→ **Exercise aim**: Look through the entries below and count the lines with the word "life" in them; give only the number.

[Data extracted from a collection]
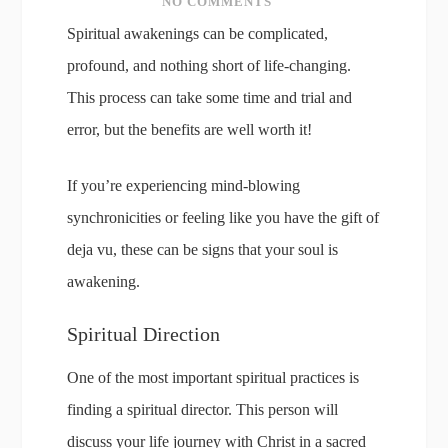
NO COMMENTS
Spiritual awakenings can be complicated,
profound, and nothing short of life-changing.
This process can take some time and trial and
error, but the benefits are well worth it!
If you’re experiencing mind-blowing
synchronicities or feeling like you have the gift of
deja vu, these can be signs that your soul is
awakening.
Spiritual Direction
One of the most important spiritual practices is
finding a spiritual director. This person will
discuss your life journey with Christ in a sacred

→ **Response to the exercise**: 2